- THE TASK -
Scan the material for the word "cookies" and copy each line where it occurs.

*** EXERCISE DATA ***

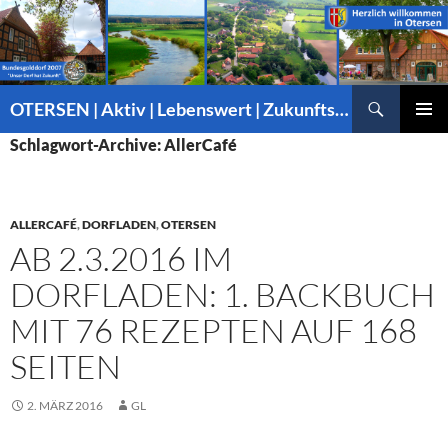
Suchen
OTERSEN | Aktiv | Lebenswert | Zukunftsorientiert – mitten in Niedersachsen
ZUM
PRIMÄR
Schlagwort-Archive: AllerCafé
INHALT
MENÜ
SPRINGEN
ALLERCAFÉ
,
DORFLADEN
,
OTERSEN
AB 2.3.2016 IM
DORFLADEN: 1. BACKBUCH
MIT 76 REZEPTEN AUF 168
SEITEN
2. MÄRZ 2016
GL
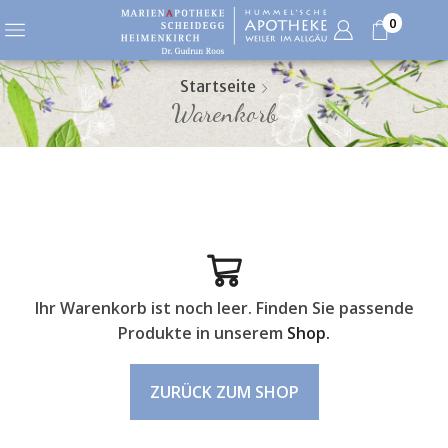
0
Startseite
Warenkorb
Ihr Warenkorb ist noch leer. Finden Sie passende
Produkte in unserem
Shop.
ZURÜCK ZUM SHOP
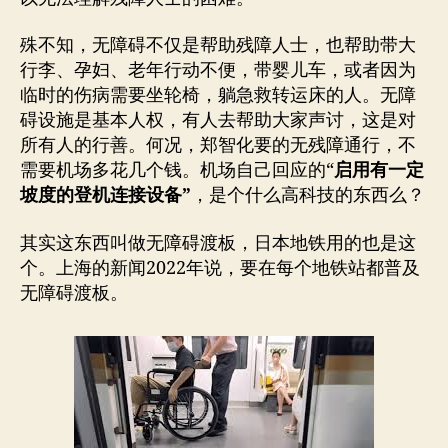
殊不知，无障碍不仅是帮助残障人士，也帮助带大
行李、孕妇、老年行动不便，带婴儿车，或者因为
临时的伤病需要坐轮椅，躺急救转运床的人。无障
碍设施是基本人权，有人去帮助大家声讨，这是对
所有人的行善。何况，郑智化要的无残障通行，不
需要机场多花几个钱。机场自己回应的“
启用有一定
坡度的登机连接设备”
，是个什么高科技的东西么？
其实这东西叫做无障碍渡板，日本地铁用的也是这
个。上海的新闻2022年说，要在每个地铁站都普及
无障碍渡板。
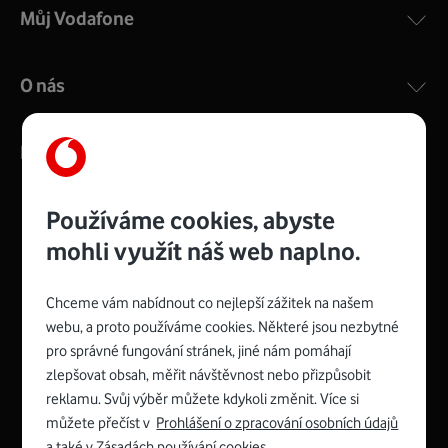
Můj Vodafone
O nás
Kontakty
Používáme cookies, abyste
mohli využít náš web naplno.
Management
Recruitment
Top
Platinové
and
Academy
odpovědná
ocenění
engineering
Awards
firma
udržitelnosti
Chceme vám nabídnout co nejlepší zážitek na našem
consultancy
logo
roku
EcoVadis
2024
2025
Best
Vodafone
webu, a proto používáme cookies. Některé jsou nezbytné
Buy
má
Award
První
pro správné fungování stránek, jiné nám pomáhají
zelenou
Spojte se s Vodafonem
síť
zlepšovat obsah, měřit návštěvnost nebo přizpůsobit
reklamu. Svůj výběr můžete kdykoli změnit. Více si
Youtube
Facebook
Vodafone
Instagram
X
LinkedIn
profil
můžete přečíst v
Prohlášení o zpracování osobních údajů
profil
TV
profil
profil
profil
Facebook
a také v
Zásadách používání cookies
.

*** End of EXERCISE DATA ***
*** EXERCISE DATA ***

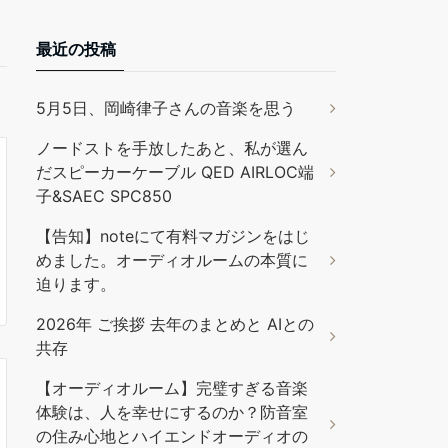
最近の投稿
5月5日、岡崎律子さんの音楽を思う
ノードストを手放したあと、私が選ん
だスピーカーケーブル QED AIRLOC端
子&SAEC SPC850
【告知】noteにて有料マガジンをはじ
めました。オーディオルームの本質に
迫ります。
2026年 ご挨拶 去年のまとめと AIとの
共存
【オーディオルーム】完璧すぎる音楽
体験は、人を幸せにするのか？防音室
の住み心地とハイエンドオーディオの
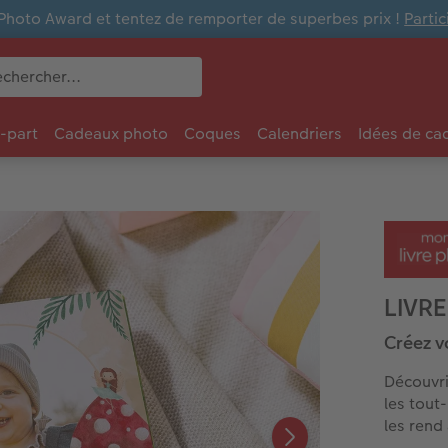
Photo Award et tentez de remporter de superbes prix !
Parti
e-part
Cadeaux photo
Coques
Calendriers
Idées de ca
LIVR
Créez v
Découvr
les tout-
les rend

*** End of EXERCISE DATA ***

- SOLUTION FOR THIS TASK -
Používáme cookies, abyste
webu, a proto používáme cookies. Některé jsou nezbytné
Zásadách používání cookies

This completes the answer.